## Task objective
Across the whole listing, copy out every line that includes the string "Cuttlefish".
--
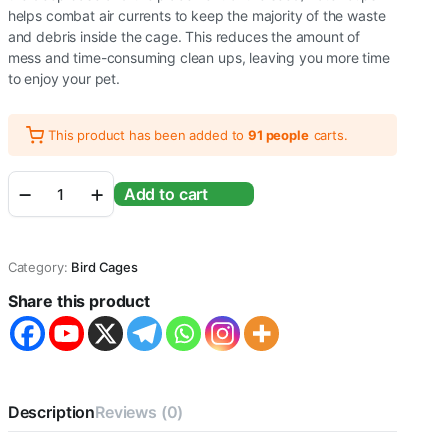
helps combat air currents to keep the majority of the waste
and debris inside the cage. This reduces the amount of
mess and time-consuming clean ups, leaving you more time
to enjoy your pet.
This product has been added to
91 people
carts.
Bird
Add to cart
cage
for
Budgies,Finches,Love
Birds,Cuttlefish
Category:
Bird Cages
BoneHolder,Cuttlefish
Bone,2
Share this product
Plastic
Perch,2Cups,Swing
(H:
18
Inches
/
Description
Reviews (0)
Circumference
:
--
## Expected answer
Birds,Cuttlefish
BoneHolder,Cuttlefish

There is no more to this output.